If the application fails to work then the camera might sit and reboot endlessly as happened to me. In my case I found there was a small window of a couple seconds after boot to telnet in, and run ps. Once you have identified the PIDs for the "applauncher" and "cs" processes which seem consistent between boots, the next boot you can telnet in during the brief window and kill these two processes to stop the rebooting.

After that I could use pftp to put files back from the backup I took earlier, of course remembering to switch to bin mode to ensure files are not corrupted. Credentials for ftp are the standard ones used for the camera.

Lock-down

Having telnet open is not ideal for normal running. I wrote a quick and dirty Python script to kill telnetd on the camera:

#!/usr/bin/python
# kills telnetd on devices for safety (normally open)

import time
import telnetlib
import sys

if len ( sys.argv ) != 2:
        sys.exit ( 'Usage: %s <ip address>' % sys.argv[0] )

time.sleep (15)

telnet = telnetlib.Telnet ( sys.argv[1] )
got = telnet.read_until ( '#', 5 )
if got == '':
        telnet.close ()
        sys.exit ()
telnet.write ( "/mnt/sd/busybox-mipsel killall telnetd\n" )
telnet.close ()

This takes a single argument of the IP of the camera. You can hook this up with a small shell wrapper script to control which devices this is run on from dhcpd on commit events with something like this in your dhcpd.conf:

on commit {
    set ClientIP = binary-to-ascii(10, 8, ".", leased-address);
    set ClientMac = binary-to-ascii(16, 8, ":", substring(hardware, 1, 6));
    execute ( "/etc/local-dhcpd-commit-wrapper", "commit", ClientIP, ClientMac );
}

The /etc/local-dhcpd-commit-wrapper script will need to check the arguments and determine if it should run the script to kill telnetd. I also do other stuff in my script like turning on lights at night when my phone connects to to the WiFi as I arrive home.

With Zoneminder

Before we start it's worth configuring a veiw-only user for security. This can be done in the Camera UI by setting the user group to Guest:

Zoneminder configuration for this camera is very similar in configuration to what I did for the Tenvis Cameras previously except that everything other than credentials gets ignored with this camera.

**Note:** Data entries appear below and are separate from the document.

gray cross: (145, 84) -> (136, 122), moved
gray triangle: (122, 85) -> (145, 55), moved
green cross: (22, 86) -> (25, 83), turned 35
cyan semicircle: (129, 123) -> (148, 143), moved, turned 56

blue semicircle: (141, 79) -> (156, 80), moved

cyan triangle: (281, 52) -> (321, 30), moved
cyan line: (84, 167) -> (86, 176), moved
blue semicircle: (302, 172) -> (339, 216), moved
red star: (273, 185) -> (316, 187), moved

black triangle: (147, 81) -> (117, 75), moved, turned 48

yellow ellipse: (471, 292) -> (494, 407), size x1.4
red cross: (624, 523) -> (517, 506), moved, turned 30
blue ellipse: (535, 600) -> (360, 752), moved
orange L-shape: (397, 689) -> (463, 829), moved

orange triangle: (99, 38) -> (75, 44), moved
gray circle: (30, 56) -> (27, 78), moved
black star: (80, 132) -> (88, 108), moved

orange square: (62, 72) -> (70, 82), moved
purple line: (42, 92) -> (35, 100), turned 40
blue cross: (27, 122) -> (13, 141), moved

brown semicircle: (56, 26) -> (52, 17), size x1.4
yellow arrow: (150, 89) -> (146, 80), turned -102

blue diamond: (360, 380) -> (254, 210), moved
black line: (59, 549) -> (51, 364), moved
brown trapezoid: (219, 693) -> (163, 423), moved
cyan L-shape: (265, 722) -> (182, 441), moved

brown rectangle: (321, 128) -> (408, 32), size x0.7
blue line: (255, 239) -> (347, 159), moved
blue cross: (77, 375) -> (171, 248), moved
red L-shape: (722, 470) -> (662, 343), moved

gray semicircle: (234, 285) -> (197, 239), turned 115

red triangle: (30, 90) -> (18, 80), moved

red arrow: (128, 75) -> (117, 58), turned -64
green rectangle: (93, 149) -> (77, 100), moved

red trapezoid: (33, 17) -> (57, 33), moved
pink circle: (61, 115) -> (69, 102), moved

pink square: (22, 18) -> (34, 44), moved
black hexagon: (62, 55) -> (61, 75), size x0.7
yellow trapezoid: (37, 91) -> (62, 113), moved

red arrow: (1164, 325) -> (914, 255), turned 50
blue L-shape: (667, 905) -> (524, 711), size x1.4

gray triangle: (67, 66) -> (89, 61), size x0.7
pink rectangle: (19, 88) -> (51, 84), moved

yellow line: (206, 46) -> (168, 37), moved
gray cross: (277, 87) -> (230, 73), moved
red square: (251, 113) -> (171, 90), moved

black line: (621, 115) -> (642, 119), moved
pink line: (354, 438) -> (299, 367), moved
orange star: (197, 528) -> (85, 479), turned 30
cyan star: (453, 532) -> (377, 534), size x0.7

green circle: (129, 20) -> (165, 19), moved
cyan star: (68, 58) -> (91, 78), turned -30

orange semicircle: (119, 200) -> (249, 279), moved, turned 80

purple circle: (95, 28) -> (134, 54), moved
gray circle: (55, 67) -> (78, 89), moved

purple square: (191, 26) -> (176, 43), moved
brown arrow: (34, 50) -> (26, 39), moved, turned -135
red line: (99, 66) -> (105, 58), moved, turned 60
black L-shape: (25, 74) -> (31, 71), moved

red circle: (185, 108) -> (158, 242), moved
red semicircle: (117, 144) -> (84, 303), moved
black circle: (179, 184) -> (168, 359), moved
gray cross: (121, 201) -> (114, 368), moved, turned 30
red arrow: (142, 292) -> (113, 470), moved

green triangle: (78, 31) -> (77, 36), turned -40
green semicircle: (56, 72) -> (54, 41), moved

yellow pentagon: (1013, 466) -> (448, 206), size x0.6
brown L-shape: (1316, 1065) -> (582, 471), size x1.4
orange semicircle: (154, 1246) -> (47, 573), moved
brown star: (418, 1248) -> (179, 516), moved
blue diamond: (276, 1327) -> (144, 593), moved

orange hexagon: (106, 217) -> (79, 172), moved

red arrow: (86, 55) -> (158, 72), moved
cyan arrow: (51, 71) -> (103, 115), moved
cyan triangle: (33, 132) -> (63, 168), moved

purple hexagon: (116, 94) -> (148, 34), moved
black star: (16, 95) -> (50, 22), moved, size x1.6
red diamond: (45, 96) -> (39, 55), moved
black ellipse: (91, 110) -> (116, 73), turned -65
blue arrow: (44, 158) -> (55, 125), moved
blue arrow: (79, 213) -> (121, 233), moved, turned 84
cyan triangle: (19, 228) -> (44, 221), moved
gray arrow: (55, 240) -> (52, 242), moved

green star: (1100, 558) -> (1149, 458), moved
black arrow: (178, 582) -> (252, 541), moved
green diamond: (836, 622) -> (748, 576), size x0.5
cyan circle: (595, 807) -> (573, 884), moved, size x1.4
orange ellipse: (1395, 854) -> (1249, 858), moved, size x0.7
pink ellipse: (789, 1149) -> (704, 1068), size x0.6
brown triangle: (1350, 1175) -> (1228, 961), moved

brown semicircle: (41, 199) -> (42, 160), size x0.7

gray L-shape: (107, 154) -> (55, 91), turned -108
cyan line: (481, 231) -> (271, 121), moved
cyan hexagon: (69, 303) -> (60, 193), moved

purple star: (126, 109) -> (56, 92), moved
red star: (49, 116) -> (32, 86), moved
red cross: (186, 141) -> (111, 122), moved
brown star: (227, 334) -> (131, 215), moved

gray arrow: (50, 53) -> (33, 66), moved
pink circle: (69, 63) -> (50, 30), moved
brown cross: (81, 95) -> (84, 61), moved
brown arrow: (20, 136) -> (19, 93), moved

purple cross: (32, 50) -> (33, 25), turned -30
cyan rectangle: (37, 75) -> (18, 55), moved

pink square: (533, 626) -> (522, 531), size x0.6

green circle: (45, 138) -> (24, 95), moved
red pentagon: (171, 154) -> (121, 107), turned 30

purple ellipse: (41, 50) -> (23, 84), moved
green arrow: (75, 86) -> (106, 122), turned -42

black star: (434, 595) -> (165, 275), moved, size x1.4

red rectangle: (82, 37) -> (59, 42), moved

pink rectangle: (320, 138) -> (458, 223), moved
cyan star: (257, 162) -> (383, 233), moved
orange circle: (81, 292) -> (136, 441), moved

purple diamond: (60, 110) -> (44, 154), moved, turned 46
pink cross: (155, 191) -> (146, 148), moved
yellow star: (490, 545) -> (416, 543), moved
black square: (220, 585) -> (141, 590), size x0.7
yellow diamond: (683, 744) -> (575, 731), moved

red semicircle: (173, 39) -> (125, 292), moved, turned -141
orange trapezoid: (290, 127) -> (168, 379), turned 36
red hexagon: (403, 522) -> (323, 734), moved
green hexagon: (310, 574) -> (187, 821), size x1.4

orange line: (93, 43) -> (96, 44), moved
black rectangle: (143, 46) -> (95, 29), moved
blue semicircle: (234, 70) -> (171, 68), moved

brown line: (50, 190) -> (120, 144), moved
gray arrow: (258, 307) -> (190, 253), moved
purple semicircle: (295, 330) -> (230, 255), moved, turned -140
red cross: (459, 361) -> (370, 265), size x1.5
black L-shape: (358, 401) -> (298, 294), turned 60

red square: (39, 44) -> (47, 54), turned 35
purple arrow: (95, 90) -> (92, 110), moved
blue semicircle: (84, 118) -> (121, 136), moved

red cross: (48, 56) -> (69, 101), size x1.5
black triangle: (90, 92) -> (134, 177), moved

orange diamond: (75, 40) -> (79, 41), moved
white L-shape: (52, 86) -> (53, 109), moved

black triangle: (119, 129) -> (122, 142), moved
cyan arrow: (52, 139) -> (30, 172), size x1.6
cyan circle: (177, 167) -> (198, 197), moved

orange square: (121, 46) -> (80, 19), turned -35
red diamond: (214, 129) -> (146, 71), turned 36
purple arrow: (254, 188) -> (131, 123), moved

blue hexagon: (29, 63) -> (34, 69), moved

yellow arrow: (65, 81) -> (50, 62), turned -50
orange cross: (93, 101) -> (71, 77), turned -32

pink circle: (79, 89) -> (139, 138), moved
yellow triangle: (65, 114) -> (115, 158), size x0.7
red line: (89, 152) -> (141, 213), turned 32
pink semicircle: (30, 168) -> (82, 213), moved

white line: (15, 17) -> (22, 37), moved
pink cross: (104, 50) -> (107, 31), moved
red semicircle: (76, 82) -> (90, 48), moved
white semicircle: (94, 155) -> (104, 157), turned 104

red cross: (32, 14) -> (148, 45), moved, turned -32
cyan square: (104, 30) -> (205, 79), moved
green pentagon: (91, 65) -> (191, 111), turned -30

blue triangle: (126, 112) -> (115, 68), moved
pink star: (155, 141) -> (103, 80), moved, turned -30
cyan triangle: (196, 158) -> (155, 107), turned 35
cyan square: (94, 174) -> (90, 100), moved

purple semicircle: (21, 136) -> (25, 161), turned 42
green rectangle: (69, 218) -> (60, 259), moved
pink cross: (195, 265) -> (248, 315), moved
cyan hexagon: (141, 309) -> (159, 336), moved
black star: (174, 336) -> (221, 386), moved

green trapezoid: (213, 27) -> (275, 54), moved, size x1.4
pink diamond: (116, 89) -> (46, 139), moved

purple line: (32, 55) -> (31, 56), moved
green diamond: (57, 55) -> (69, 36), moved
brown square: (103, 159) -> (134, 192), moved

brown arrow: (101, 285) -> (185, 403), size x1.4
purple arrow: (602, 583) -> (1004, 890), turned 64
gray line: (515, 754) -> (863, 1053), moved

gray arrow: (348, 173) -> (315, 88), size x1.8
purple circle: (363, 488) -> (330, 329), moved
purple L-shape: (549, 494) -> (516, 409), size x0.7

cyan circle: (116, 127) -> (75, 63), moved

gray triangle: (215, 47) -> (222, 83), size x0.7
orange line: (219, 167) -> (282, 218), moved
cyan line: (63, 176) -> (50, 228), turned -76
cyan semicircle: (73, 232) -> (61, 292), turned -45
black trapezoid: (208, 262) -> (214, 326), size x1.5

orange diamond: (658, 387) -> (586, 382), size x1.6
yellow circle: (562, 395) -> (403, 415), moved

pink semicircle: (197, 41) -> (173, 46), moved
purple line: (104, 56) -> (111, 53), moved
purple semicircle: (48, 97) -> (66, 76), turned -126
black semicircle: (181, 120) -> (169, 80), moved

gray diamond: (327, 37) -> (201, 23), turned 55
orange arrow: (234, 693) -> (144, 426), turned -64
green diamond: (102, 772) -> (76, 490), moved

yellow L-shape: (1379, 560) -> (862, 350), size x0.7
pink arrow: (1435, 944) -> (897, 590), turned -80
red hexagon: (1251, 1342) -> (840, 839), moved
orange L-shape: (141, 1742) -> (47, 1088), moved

We will use the individual JPEG snapshot URL for this:

http://IPofCam:81/snapshot.cgi?user=view&pwd=complexpassword

As usual for Zoneminder click "Add New Monitor" and fill in:

• Give it a name
• Select Remote as the Source Type
• Choose your function, if you want a motion detected recording then "Mocord"
• You most probably want the camera Enabled
• Set the Maximum FPS which is the rate that you will be recording at when idle (no motion detected)
• Set the Alarm Maximum FPS which is likely to be the same as the rate setting you chose for the URL - this is the rate that it will record at when something exciting is happening
• You can change the Image Blend as needed depending on your frame rates and application. For applications where there are brief events (eg. someone running past down a corridor) then you may want to shorten this to detect far more brief events

Then onto the Source Tab:

• Remote Protocol of HTTP
• Remote Mothod of Simple
• Remote Host Name - put in the Host part of the addres (eg. IP of the camera), with no port
• Remote Host Port is 81
• Then the rest of the URL in Remote Host Path, so using our example: /videostream.cgi?user=view&pwd=complexpassword
• Remote Image Colours is 24 bit colour
• Choose Width and Height matching the resolution chosen - so 1280 and 720 for our example

This should have the camera working in Zoneminder provided it's all happy with stuff like shared memory for buffers and any remaining generic configuration.